━━━━━ RAW DATA

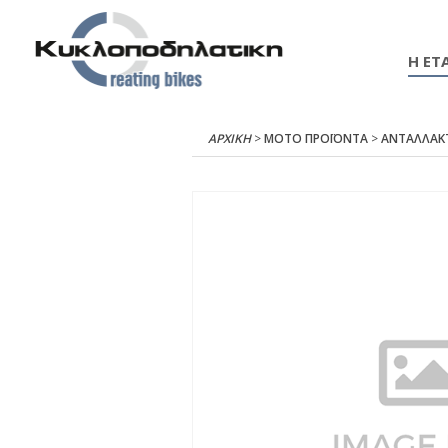
Η ΕΤΑ
ΑΡΧΙΚΉ
>
ΜΟΤΟ ΠΡΟΪΟΝΤΑ
>
ΑΝΤΑΛΛΑΚ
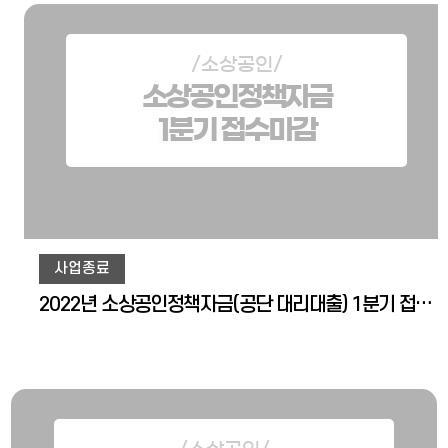
/소상공인/
소상공인정책자금
1분기 접수마감
사업종료
2022년 소상공인정책자금(공단 대리대출) 1분기 접수마감 안내드립니다.br /2분기 접수개시(예정)일 : 2022. 4. 1.(금) 9:00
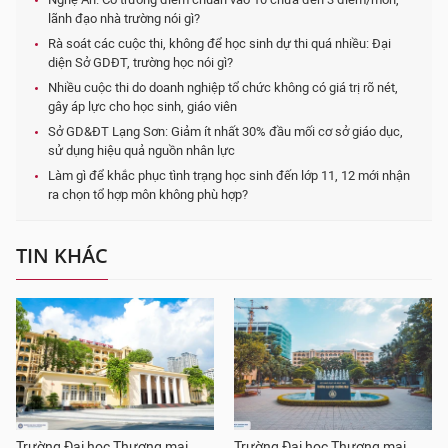
lãnh đạo nhà trường nói gì?
Rà soát các cuộc thi, không để học sinh dự thi quá nhiều: Đại
diện Sở GDĐT, trường học nói gì?
Nhiều cuộc thi do doanh nghiệp tổ chức không có giá trị rõ nét,
gây áp lực cho học sinh, giáo viên
Sở GD&ĐT Lạng Sơn: Giảm ít nhất 30% đầu mối cơ sở giáo dục,
sử dụng hiệu quả nguồn nhân lực
Làm gì để khắc phục tình trạng học sinh đến lớp 11, 12 mới nhận
ra chọn tổ hợp môn không phù hợp?
TIN KHÁC
Trường Đại học Thương mại
Trường Đại học Thương mại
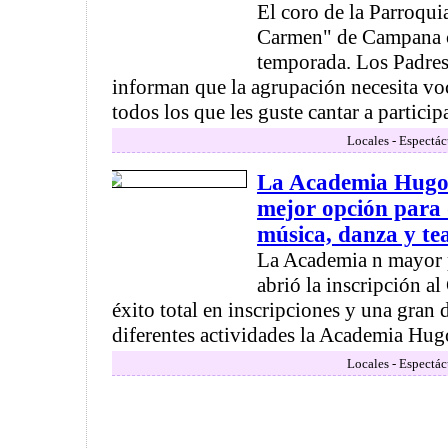
El coro de la Parroquia
Carmen" de Campana 
temporada. Los Padres
informan que la agrupación necesita voc
todos los que les guste cantar a participar
Locales - Espectác
La Academia Hugo P
mejor opción para 
música, danza y te
La Academia n mayor 
abrió la inscripción a
éxito total en inscripciones y una gran
diferentes actividades la Academia Hugo
Locales - Espectác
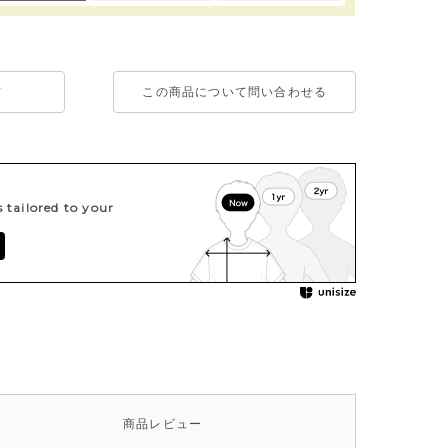
て
この商品について問い合わせる
tailored to your
商品
レビュー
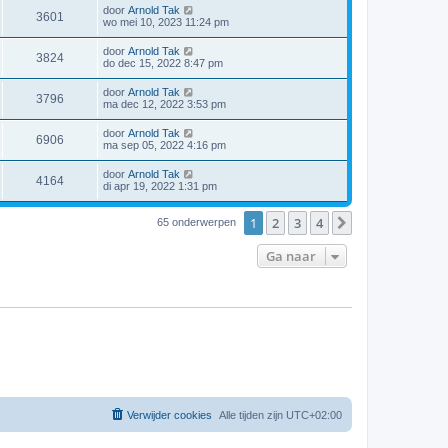
door
Arnold Tak
3601
wo mei 10, 2023 11:24 pm
door
Arnold Tak
3824
do dec 15, 2022 8:47 pm
door
Arnold Tak
3796
ma dec 12, 2022 3:53 pm
door
Arnold Tak
6906
ma sep 05, 2022 4:16 pm
door
Arnold Tak
4164
di apr 19, 2022 1:31 pm
1
2
3
4
Volgende
65 onderwerpen
Ga naar
Verwijder cookies
Alle tijden zijn
UTC+02:00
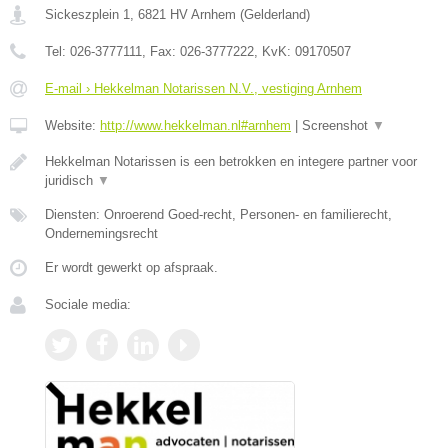
Sickeszplein 1
,
6821 HV
Arnhem
(
Gelderland
)
Tel:
026-3777111
, Fax:
026-3777222
, KvK:
09170507
E-mail › Hekkelman Notarissen N.V., vestiging Arnhem
Website:
http://www.hekkelman.nl#arnhem
|
Screenshot
▼
Hekkelman Notarissen is een betrokken en integere partner voor
juridisch
▼
Diensten: Onroerend Goed-recht, Personen- en familierecht,
Ondernemingsrecht
Er wordt gewerkt op afspraak.
Sociale media:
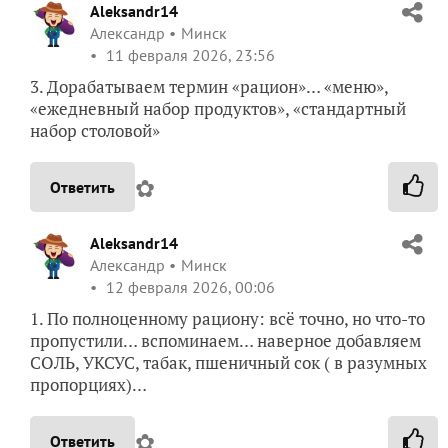
Aleksandr14
Александр
Минск
11 февраля 2026, 23:56
3. Дорабатываем термин «рацион»… «меню»,
«ежедневный набор продуктов», «стандартный
набор столовой»
✿
Ответить
Aleksandr14
Александр
Минск
12 февраля 2026, 00:06
1. По полноценному рациону: всё точно, но что-то
пропустили… вспоминаем… наверное добавляем
СОЛЬ, УКСУС, табак, пшеничный сок ( в разумных
пропорциях)…
✿
Ответить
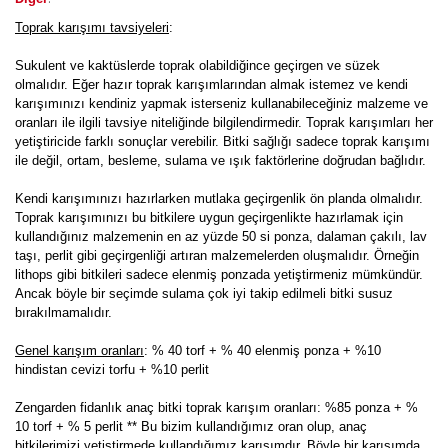
Toprak karışımı tavsiyeleri
:
Sukulent ve kaktüslerde toprak olabildiğince geçirgen ve süzek
olmalıdır. Eğer hazır toprak karışımlarından almak istemez ve kendi
karışımınızı kendiniz yapmak isterseniz kullanabileceğiniz malzeme ve
oranları ile ilgili tavsiye niteliğinde bilgilendirmedir. Toprak karışımları her
yetiştiricide farklı sonuçlar verebilir. Bitki sağlığı sadece toprak karışımı
ile değil, ortam, besleme, sulama ve ışık faktörlerine doğrudan bağlıdır.
Kendi karışımınızı hazırlarken mutlaka geçirgenlik ön planda olmalıdır.
Toprak karışımınızı bu bitkilere uygun geçirgenlikte hazırlamak için
kullandığınız malzemenin en az yüzde 50 si ponza, dalaman çakılı, lav
taşı, perlit gibi geçirgenliği artıran malzemelerden oluşmalıdır. Örneğin
lithops gibi bitkileri sadece elenmiş ponzada yetiştirmeniz mümkündür.
Ancak böyle bir seçimde sulama çok iyi takip edilmeli bitki susuz
bırakılmamalıdır.
Genel karışım oranları
: % 40 torf + % 40 elenmiş ponza + %10
hindistan cevizi torfu + %10 perlit
Zengarden fidanlık anaç bitki toprak karışım oranları: %85 ponza + %
10 torf + % 5 perlit ** Bu bizim kullandığımız oran olup, anaç
bitkilerimizi yetiştirmede kullandığımız karışımdır. Böyle bir karışımda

━━━━━━━━━━

*TASK DIRECTIONS:* Word for word, reproduce the listing above; no image should be carried over.

*ANSWER SPACE:*
Η ΕΤΑ
ΑΡΧΙΚΉ
>
ΜΟΤΟ ΠΡΟΪΟΝΤΑ
>
ΑΝΤΑΛΛΑΚ
/소상공인/
소상공인정책자금
1분기 접수마감
사업종료
2022년 소상공인정책자금(공단 대리대출) 1분기 접수마감 안내드립니다.br /2분기 접수개시(예정)일 : 2022. 4. 1.(금) 9:00
lãnh đạo nhà trường nói gì?
Rà soát các cuộc thi, không để học sinh dự thi quá nhiều: Đại
diện Sở GDĐT, trường học nói gì?
Nhiều cuộc thi do doanh nghiệp tổ chức không có giá trị rõ nét,
gây áp lực cho học sinh, giáo viên
Sở GD&ĐT Lạng Sơn: Giảm ít nhất 30% đầu mối cơ sở giáo dục,
sử dụng hiệu quả nguồn nhân lực
Làm gì để khắc phục tình trạng học sinh đến lớp 11, 12 mới nhận
ra chọn tổ hợp môn không phù hợp?
TIN KHÁC
Trường Đại học Thương mại
Trường Đại học Thương mại
El coro de la Parroquia
Carmen" de Campana 
temporada. Los Padres
informan que la agrupación necesita voc
todos los que les guste cantar a participar
Locales - Espectác
La Academia Hugo P
mejor opción para 
música, danza y te
La Academia n mayor 
abrió la inscripción a
éxito total en inscripciones y una gran
diferentes actividades la Academia Hugo
Locales - Espectác
て
この商品について問い合わせる
tailored to your
商品
レビュー
door
Arnold Tak
3601
wo mei 10, 2023 11:24 pm
door
Arnold Tak
3824
do dec 15, 2022 8:47 pm
door
Arnold Tak
3796
ma dec 12, 2022 3:53 pm
door
Arnold Tak
6906
ma sep 05, 2022 4:16 pm
door
Arnold Tak
4164
di apr 19, 2022 1:31 pm
1
2
3
4
Volgende
65 onderwerpen
Ga naar
Verwijder cookies
Alle tijden zijn
UTC+02:00
Sickeszplein 1
,
6821 HV
Arnhem
(
Gelderland
)
Tel:
026-3777111
, Fax:
026-3777222
, KvK:
09170507
E-mail › Hekkelman Notarissen N.V., vestiging Arnhem
Website:
http://www.hekkelman.nl#arnhem
|
Screenshot
▼
Hekkelman Notarissen is een betrokken en integere partner voor
juridisch
▼
Diensten: Onroerend Goed-recht, Personen- en familierecht,
Ondernemingsrecht
Er wordt gewerkt op afspraak.
Sociale media:
Aleksandr14
Александр
Минск
11 февраля 2026, 23:56
3. Дорабатываем термин «рацион»… «меню»,
«ежедневный набор продуктов», «стандартный
набор столовой»
✿
Ответить
Aleksandr14
Александр
Минск
12 февраля 2026, 00:06
1. По полноценному рациону: всё точно, но что-то
пропустили… вспоминаем… наверное добавляем
СОЛЬ, УКСУС, табак, пшеничный сок ( в разумных
пропорциях)…
✿
Ответить
Toprak karışımı tavsiyeleri
:
Sukulent ve kaktüslerde toprak olabildiğince geçirgen ve süzek
olmalıdır. Eğer hazır toprak karışımlarından almak istemez ve kendi
karışımınızı kendiniz yapmak isterseniz kullanabileceğiniz malzeme ve
oranları ile ilgili tavsiye niteliğinde bilgilendirmedir. Toprak karışımları her
yetiştiricide farklı sonuçlar verebilir. Bitki sağlığı sadece toprak karışımı
ile değil, ortam, besleme, sulama ve ışık faktörlerine doğrudan bağlıdır.
Kendi karışımınızı hazırlarken mutlaka geçirgenlik ön planda olmalıdır.
Toprak karışımınızı bu bitkilere uygun geçirgenlikte hazırlamak için
kullandığınız malzemenin en az yüzde 50 si ponza, dalaman çakılı, lav
taşı, perlit gibi geçirgenliği artıran malzemelerden oluşmalıdır. Örneğin
lithops gibi bitkileri sadece elenmiş ponzada yetiştirmeniz mümkündür.
Ancak böyle bir seçimde sulama çok iyi takip edilmeli bitki susuz
bırakılmamalıdır.
Genel karışım oranları
: % 40 torf + % 40 elenmiş ponza + %10
hindistan cevizi torfu + %10 perlit
Zengarden fidanlık anaç bitki toprak karışım oranları: %85 ponza + %
10 torf + % 5 perlit ** Bu bizim kullandığımız oran olup, anaç
bitkilerimizi yetiştirmede kullandığımız karışımdır. Böyle bir karışımda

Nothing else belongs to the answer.